__EXERCISE DATA__.
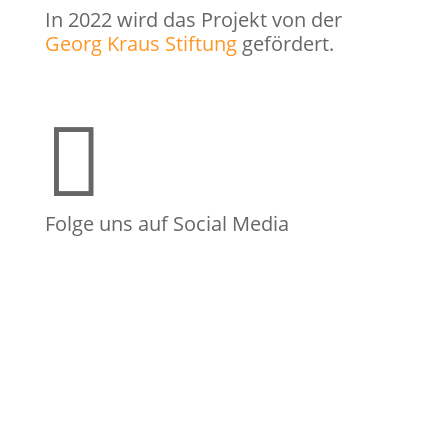
In 2022 wird das Projekt von der
Georg Kraus Stiftung
gefördert.

Folge uns auf Social Media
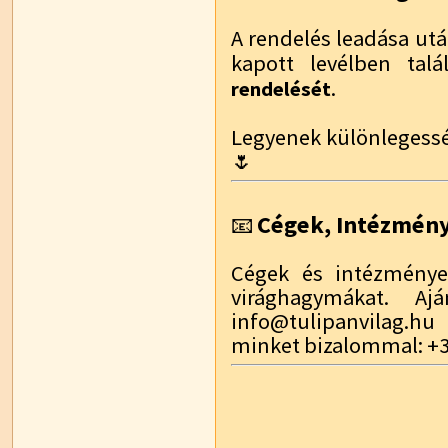
A rendelés leadása utá
kapott levélben talá
.
rendelését
Legyenek különlegessé
🌷
Cégek, Intézmén
📧
Cégek és intézmények
virághagymákat. Aj
info@tulipanvilag.hu
minket bizalommal: +3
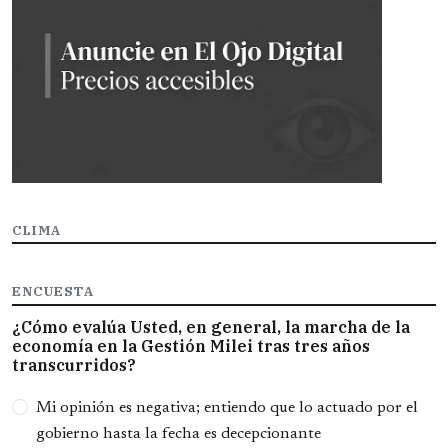
CLIMA
ENCUESTA
¿Cómo evalúa Usted, en general, la marcha de la
economía en la Gestión Milei tras tres años
transcurridos?
Opciones
Mi opinión es negativa; entiendo que lo actuado por el
gobierno hasta la fecha es decepcionante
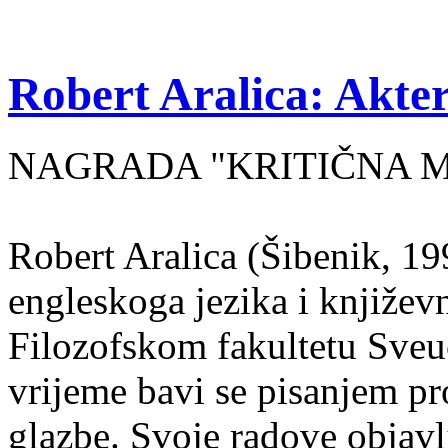
Robert Aralica: Akter
NAGRADA "KRITIČNA MASA
Robert Aralica (Šibenik, 199
engleskoga jezika i književ
Filozofskom fakultetu Sveuč
vrijeme bavi se pisanjem pr
glazbe. Svoje radove objavl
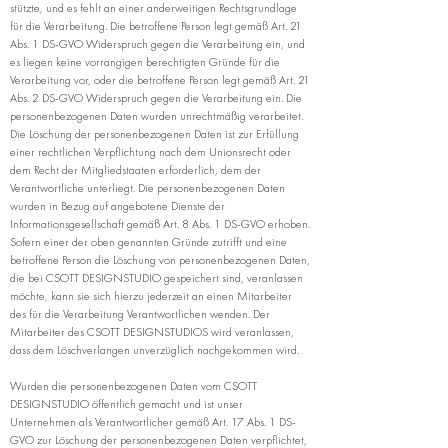
stützte, und es fehlt an einer anderweitigen Rechtsgrundlage
für die Verarbeitung. Die betroffene Person legt gemäß Art. 21
Abs. 1 DS-GVO Widerspruch gegen die Verarbeitung ein, und
es liegen keine vorrangigen berechtigten Gründe für die
Verarbeitung vor, oder die betroffene Person legt gemäß Art. 21
Abs. 2 DS-GVO Widerspruch gegen die Verarbeitung ein. Die
personenbezogenen Daten wurden unrechtmäßig verarbeitet.
Die Löschung der personenbezogenen Daten ist zur Erfüllung
einer rechtlichen Verpflichtung nach dem Unionsrecht oder
dem Recht der Mitgliedstaaten erforderlich, dem der
Verantwortliche unterliegt. Die personenbezogenen Daten
wurden in Bezug auf angebotene Dienste der
Informationsgesellschaft gemäß Art. 8 Abs. 1 DS-GVO erhoben.
Sofern einer der oben genannten Gründe zutrifft und eine
betroffene Person die Löschung von personenbezogenen Daten,
die bei CSOTT DESIGNSTUDIO gespeichert sind, veranlassen
möchte, kann sie sich hierzu jederzeit an einen Mitarbeiter
des für die Verarbeitung Verantwortlichen wenden. Der
Mitarbeiter des CSOTT DESIGNSTUDIOS wird veranlassen,
dass dem Löschverlangen unverzüglich nachgekommen wird.
Wurden die personenbezogenen Daten vom CSOTT
DESIGNSTUDIO öffentlich gemacht und ist unser
Unternehmen als Verantwortlicher gemäß Art. 17 Abs. 1 DS-
GVO zur Löschung der personenbezogenen Daten verpflichtet,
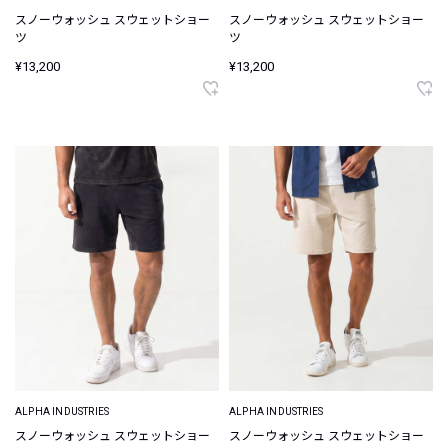
スノーウォッシュ スウェットショー
スノーウォッシュ スウェットショー
ツ
ツ
¥13,200
¥13,200
ALPHA INDUSTRIES
ALPHA INDUSTRIES
スノーウォッシュ スウェットショー
スノーウォッシュ スウェットショー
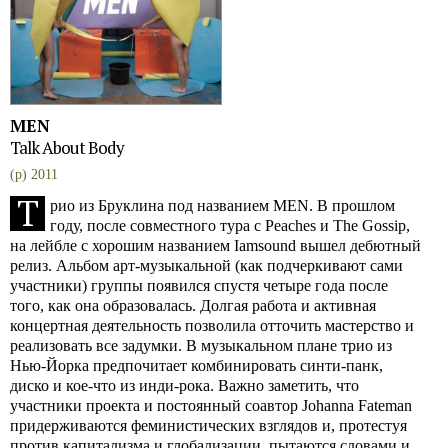
MEN
Talk About Body
(p) 2011
Т
рио из Бруклина под названием MEN. В прошлом
году, после совместного тура с Peaches и The Gossip,
на лейбле с хорошим названием Iamsound вышел дебютный
релиз. Альбом арт-музыкальной (как подчеркивают сами
участники) группы появился спустя четыре года после
того, как она образовалась. Долгая работа и активная
концертная деятельность позволила отточить мастерство и
реализовать все задумки. В музыкальном плане трио из
Нью-Йорка предпочитает комбинировать синти-панк,
диско и кое-что из инди-рока. Важно заметить, что
участники проекта и постоянный соавтор Johanna Fateman
придерживаются феминистических взглядов и, протестуя
против капитализма и глобализации, пытаются словами и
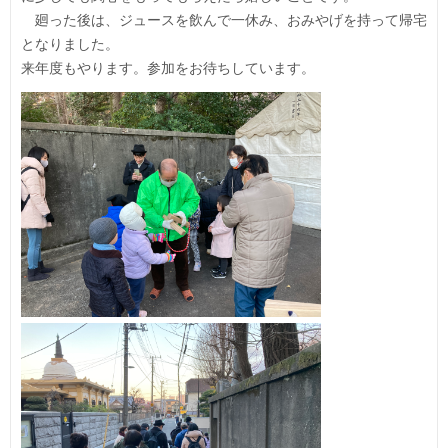
廻った後は、ジュースを飲んで一休み、おみやげを持って帰宅
となりました。
来年度もやります。参加をお待ちしています。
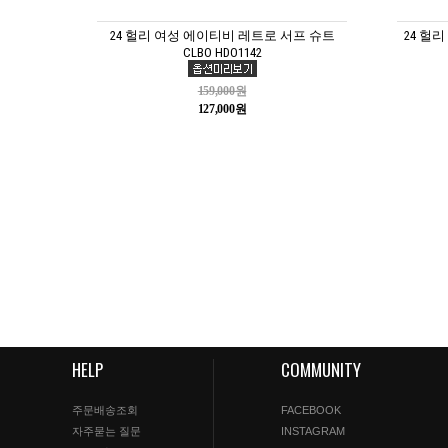
24 헐리 여성 에이티비 레트로 서프 슈트
24 헐
CLBO HDO1142
159,000원
127,000원
HELP
COMMUNITY
주문배송조회
FACEBOOK
자주묻는 질문
INSTAGRAM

__TASK TO CARRY OUT__. How many lines of the data above include the word "Verarbeitung"? Only that number should be returned.

__ANSWER BOX__. 5